• [Your assignment]
Lines before the one containing "刚刚，三节课获2亿元融资！ToB转型怎" are left out; copy that line and every later line through the end of the data exactly.

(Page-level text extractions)
**********
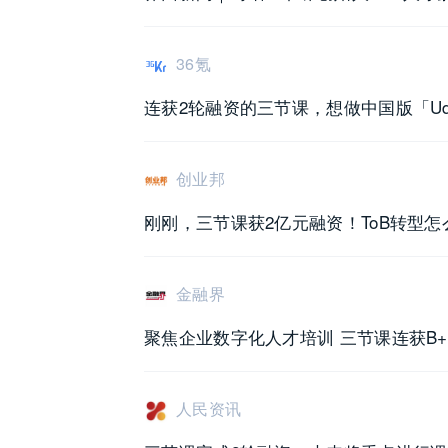
36氪
连获2轮融资的三节课，想做中国版「U
创业邦
刚刚，三节课获2亿元融资！ToB转型怎
金融界
聚焦企业数字化人才培训 三节课连获B+
人民资讯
**********
• [The answer]
刚刚，三节课获2亿元融资！ToB转型怎
金融界
聚焦企业数字化人才培训 三节课连获B+
人民资讯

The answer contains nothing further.